BEGIN Source records

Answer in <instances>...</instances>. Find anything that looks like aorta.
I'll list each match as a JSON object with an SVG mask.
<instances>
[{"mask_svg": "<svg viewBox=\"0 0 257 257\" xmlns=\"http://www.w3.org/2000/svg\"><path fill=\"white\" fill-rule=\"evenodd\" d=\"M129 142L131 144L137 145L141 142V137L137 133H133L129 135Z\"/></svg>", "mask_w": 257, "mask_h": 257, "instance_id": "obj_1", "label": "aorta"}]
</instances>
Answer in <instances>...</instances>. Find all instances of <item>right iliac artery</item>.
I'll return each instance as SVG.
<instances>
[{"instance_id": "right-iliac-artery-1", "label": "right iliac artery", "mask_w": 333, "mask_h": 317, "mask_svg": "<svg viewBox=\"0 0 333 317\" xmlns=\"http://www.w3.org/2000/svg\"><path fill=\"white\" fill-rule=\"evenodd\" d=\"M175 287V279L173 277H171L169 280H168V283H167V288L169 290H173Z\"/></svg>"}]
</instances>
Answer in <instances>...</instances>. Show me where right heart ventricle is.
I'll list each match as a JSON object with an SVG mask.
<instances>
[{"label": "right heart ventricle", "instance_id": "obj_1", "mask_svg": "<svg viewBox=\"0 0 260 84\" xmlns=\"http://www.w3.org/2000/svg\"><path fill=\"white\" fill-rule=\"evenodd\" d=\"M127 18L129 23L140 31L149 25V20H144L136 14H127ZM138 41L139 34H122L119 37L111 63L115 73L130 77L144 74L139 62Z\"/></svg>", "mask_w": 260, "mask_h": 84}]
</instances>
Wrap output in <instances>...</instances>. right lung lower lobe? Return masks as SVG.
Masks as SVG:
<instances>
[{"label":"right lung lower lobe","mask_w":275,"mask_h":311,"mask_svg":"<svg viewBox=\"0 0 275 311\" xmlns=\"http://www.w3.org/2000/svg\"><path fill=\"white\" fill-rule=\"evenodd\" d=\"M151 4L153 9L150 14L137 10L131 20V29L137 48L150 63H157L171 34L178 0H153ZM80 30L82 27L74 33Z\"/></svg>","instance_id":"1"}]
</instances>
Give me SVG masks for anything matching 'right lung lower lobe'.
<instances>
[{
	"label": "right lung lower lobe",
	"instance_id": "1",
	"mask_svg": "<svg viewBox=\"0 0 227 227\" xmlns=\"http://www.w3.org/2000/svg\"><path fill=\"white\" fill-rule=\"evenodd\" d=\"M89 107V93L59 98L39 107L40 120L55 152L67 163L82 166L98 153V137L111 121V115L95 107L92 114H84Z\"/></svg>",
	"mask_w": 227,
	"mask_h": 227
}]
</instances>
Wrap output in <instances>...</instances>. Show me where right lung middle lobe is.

END Source records

All of the data above needs to be transcribed verbatim.

Answer in <instances>...</instances>. Find anything that looks like aorta.
I'll list each match as a JSON object with an SVG mask.
<instances>
[{"mask_svg": "<svg viewBox=\"0 0 257 257\" xmlns=\"http://www.w3.org/2000/svg\"><path fill=\"white\" fill-rule=\"evenodd\" d=\"M129 142L131 144L137 145L141 142V137L137 133H133L129 135Z\"/></svg>", "mask_w": 257, "mask_h": 257, "instance_id": "obj_1", "label": "aorta"}]
</instances>
Answer in <instances>...</instances>. Find all instances of <item>right iliac artery</item>.
I'll return each instance as SVG.
<instances>
[{"instance_id": "right-iliac-artery-1", "label": "right iliac artery", "mask_w": 333, "mask_h": 317, "mask_svg": "<svg viewBox=\"0 0 333 317\" xmlns=\"http://www.w3.org/2000/svg\"><path fill=\"white\" fill-rule=\"evenodd\" d=\"M175 287V279L173 277H171L169 280H168V283H167V288L169 290H173Z\"/></svg>"}]
</instances>
Answer in <instances>...</instances>. Show me where right heart ventricle is.
I'll list each match as a JSON object with an SVG mask.
<instances>
[{"label": "right heart ventricle", "instance_id": "obj_1", "mask_svg": "<svg viewBox=\"0 0 260 84\" xmlns=\"http://www.w3.org/2000/svg\"><path fill=\"white\" fill-rule=\"evenodd\" d=\"M127 18L129 23L140 31L149 25V20H144L136 14H127ZM138 41L139 34H122L119 37L111 63L115 73L130 77L144 74L139 62Z\"/></svg>", "mask_w": 260, "mask_h": 84}]
</instances>
Wrap output in <instances>...</instances>. right lung lower lobe? Return masks as SVG.
Masks as SVG:
<instances>
[{"label":"right lung lower lobe","mask_w":275,"mask_h":311,"mask_svg":"<svg viewBox=\"0 0 275 311\" xmlns=\"http://www.w3.org/2000/svg\"><path fill=\"white\" fill-rule=\"evenodd\" d=\"M151 4L153 9L150 14L137 10L131 20V29L137 48L150 63H157L171 34L178 0H153ZM80 30L82 27L74 33Z\"/></svg>","instance_id":"1"}]
</instances>
Give me SVG masks for anything matching 'right lung lower lobe'.
<instances>
[{
	"label": "right lung lower lobe",
	"instance_id": "1",
	"mask_svg": "<svg viewBox=\"0 0 227 227\" xmlns=\"http://www.w3.org/2000/svg\"><path fill=\"white\" fill-rule=\"evenodd\" d=\"M89 107V93L59 98L39 107L40 120L55 152L67 163L82 166L98 153V137L111 121V115L95 107L92 114H84Z\"/></svg>",
	"mask_w": 227,
	"mask_h": 227
}]
</instances>
Wrap output in <instances>...</instances>. Show me where right lung middle lobe is.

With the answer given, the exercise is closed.